There are threads throughout this book. Eunice's passion and energy seems to have been a product of rage. Rage that she was born female, thus "less than". The opportunities for a political life, a life of decision making, a life as a power broker. It was not the life Joseph Kennedy dictated for his daughters. They were to marry and their families would live to support the political careers of the  Kennedy men. Anything else was nice, okay, but not the point.

Coupled with this was the Rosemary's exile from the family. Specialists at the time dictated the complete separation of the "special" from their families. Why upset the routine?

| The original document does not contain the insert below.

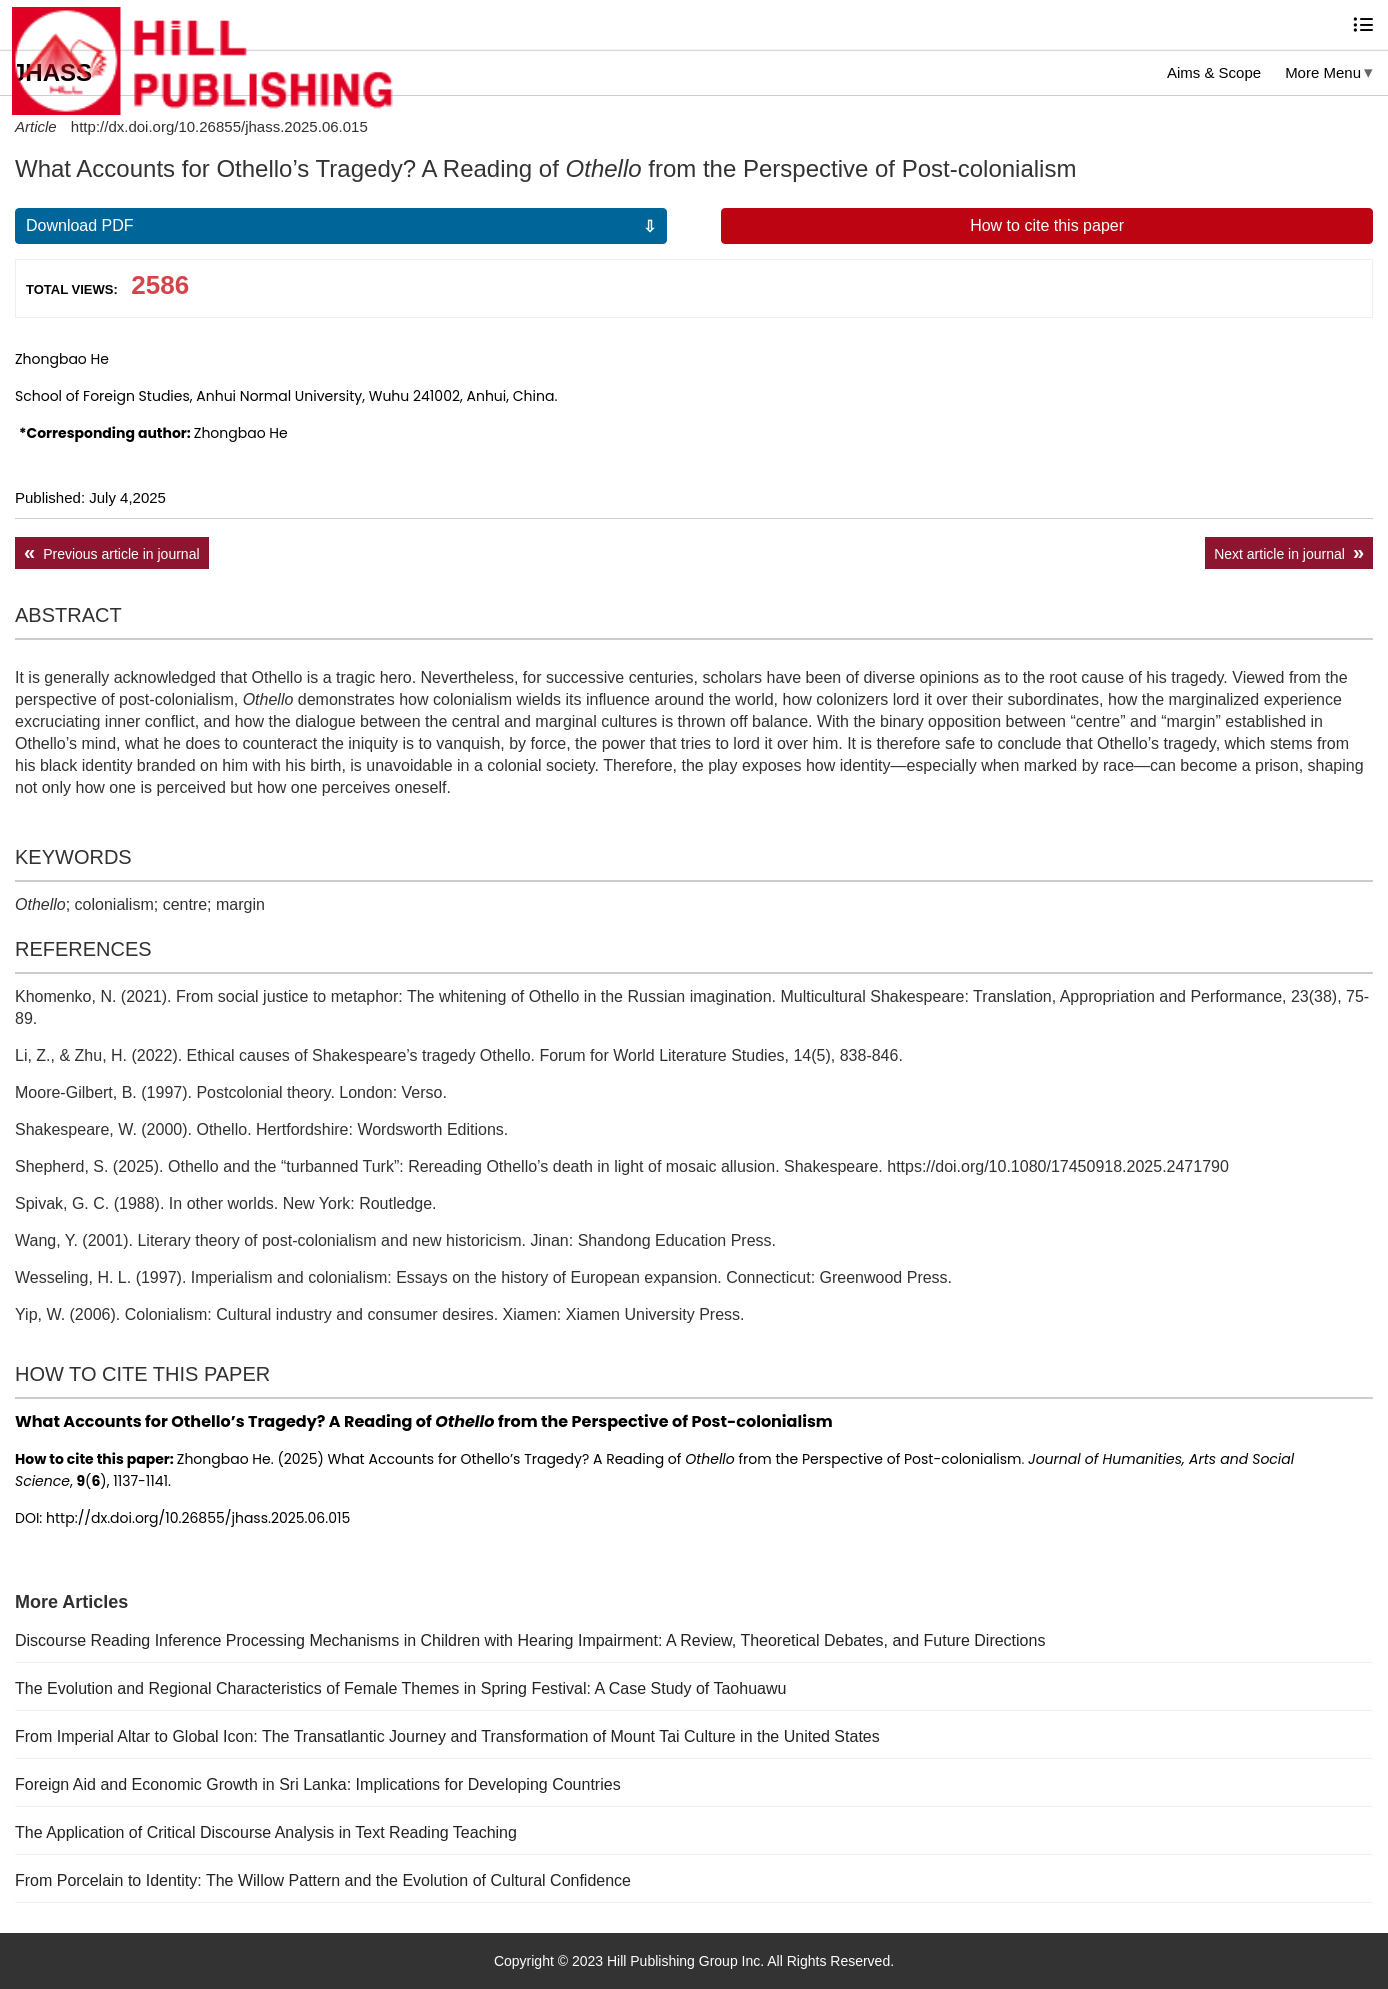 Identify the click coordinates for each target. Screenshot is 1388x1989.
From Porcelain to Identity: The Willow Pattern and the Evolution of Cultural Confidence (323, 1880)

Joseph Kennedy arranged for Rosemary to live and be cared for at St. Coletta 's School in Wisconsin. She had her own house, and two nuns lived with her full time. That's care few could afford. It also precluded a return to any sort of useful and satisfying life.

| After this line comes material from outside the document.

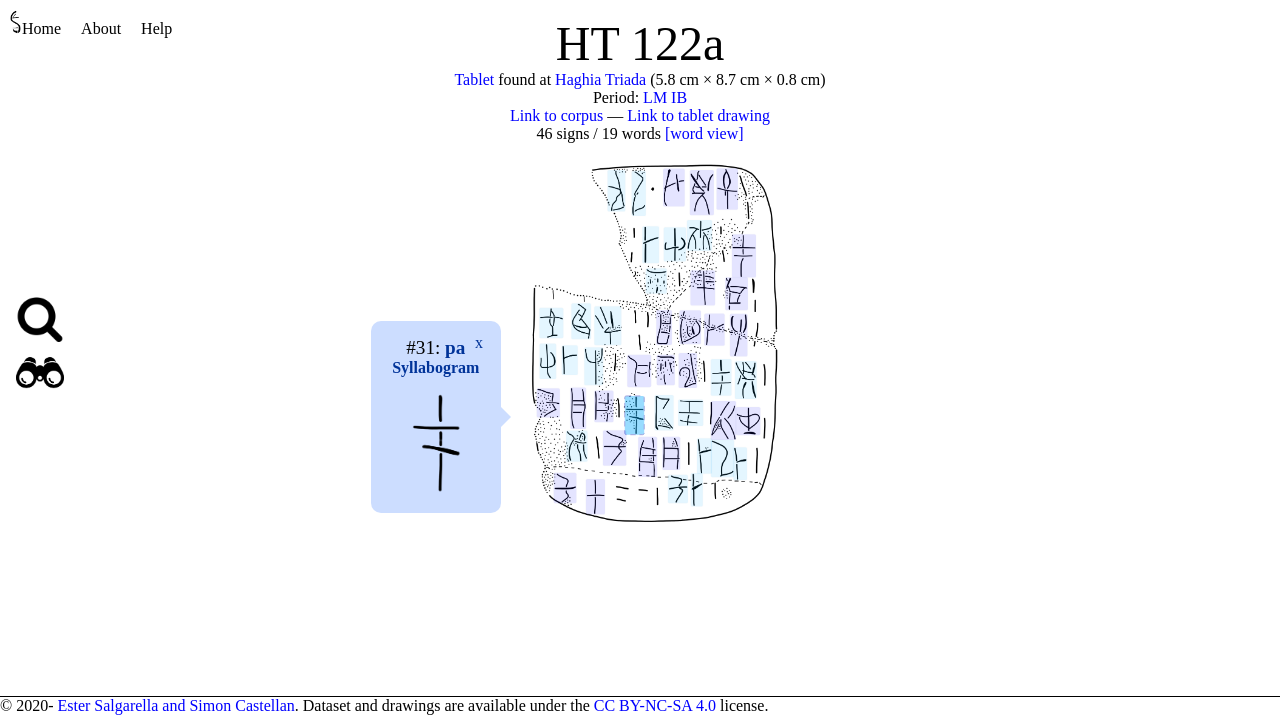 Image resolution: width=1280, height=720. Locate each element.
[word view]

Rosemary had more self awareness than was assumed. She new enough to resent this exile. Rosemary's rage became Eunice's.





Eunice Kennedy Shriver turned that rage into a long life of service. The Special Olympics began, literally in her Maryland back yard. The inspiration for the games came from the Chicago Parks  Authority. The games began lakeside, but the public and press swarmed to Maryland. Shriver invented "no child left behind" except she really meant it. Kids and young adults were introduced to competitive sports, each to his/her ability.

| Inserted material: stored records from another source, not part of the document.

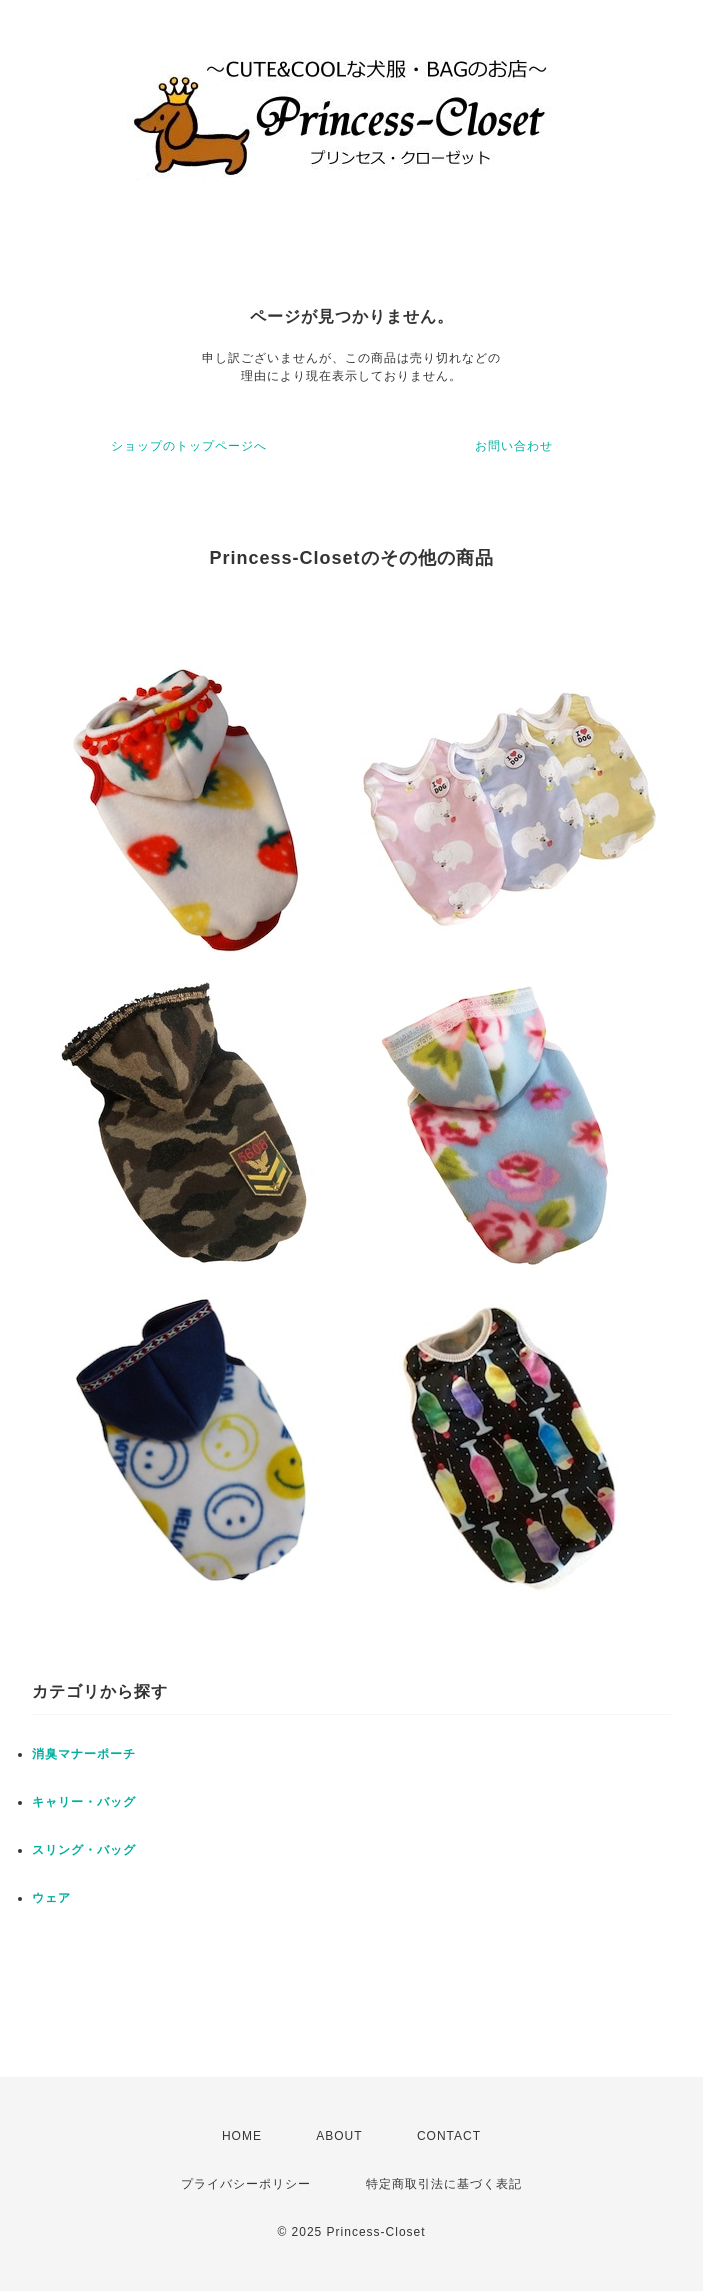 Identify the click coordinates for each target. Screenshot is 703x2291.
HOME (242, 2136)
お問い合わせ (514, 446)
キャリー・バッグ (84, 1802)
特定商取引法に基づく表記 (444, 2184)
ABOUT (339, 2136)
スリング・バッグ (84, 1850)
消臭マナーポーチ (84, 1754)
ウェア (51, 1898)
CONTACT (449, 2136)
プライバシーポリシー (246, 2184)
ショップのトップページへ (189, 446) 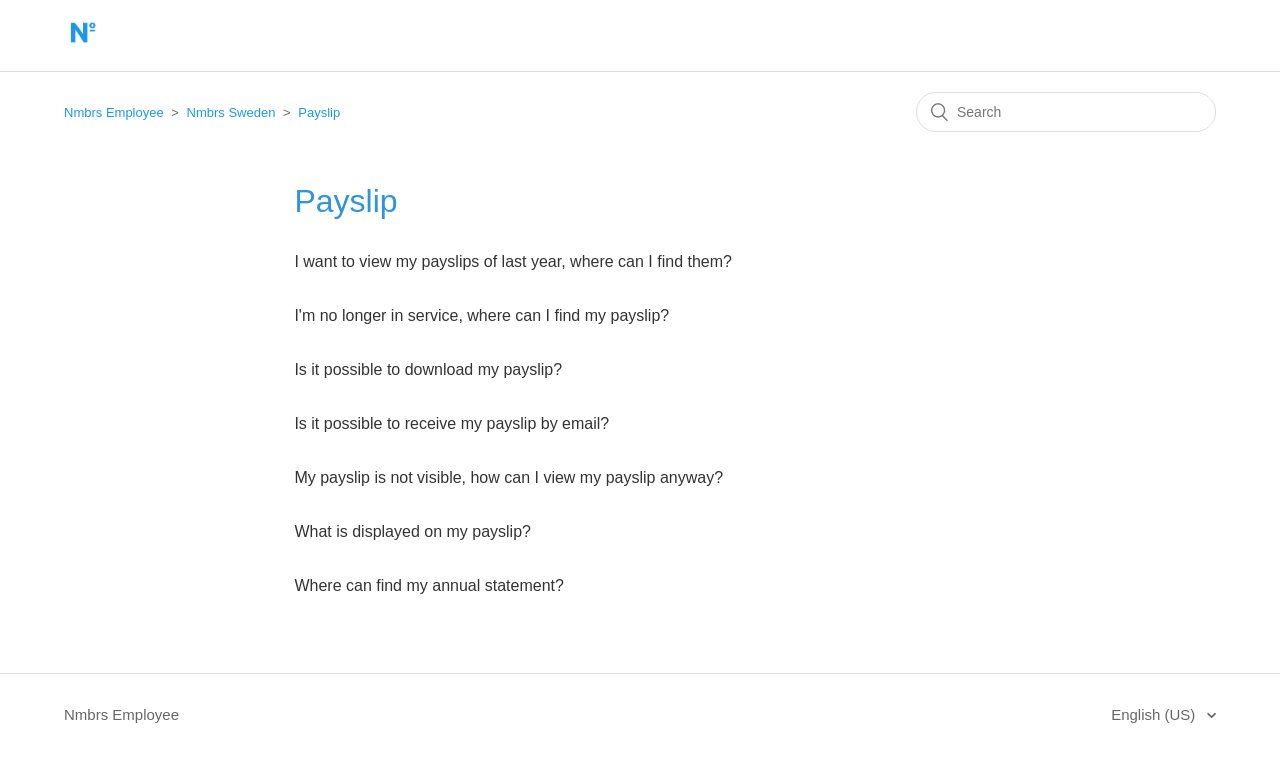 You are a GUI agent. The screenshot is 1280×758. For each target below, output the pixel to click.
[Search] (1066, 112)
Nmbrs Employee (114, 112)
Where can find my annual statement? (428, 585)
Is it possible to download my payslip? (428, 369)
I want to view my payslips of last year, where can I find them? (513, 261)
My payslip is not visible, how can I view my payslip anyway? (508, 477)
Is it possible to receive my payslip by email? (451, 423)
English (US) (1155, 714)
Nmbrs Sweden (231, 112)
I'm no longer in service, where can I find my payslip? (481, 315)
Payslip (319, 112)
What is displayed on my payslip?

The Shriver family made the Special Olympics possible. When Mrs. Shriver wasn't in the pool or throwing a football, she stalked the halls of congress, demanding-and getting-funding. So forceful was she that the political mantra became "Give Eunice what she wants. It's just easier." She was happy to influence or nag her bother, President John F. Kennedy.

Generations benefited from Special Olympics. They still do. Generations continue to benefit by not being locked away. Opportunities were created for people who a few years earlier were warehoused and ignored. Mrs. Shriver saw that happen to her sister Rosemary. Damned if it was going to happen again.

Make no mistake, Mrs. Shriver was no sweet ladylike creature. She was a skinny, intense, hyper bulldozer. Get in her way and get run over.  Help her,  and she'll have a list for you of projects yet to be funded.  She was plagued by health problems, but nothing stopped her.

At her death in 2009 at the age of 88, Eunice Kennedy Shriver left disgruntled employees, several exhausted staffs, politicians who loved her and feared her, and decision makers who had learned to take her calls, pronto.

There was a long and happy marriage to R. Sargent Shriver. He was no slouch himself as a businessman, political candidate, and presidential appointee. Sargent Shriver was the first to lead JFK's Peace Corps,  and was chief cheerleader to the cyclone that was Mrs. Shriver.

Her children continue the work of Special Olympics, Best Buddies and advocacy for any of the less fortunate on their radar, and said radar seems to be ever expanding. At the end of Eunice Kennedy Shriver's life, the "special' had lives far removed from institutions. That is a legacy.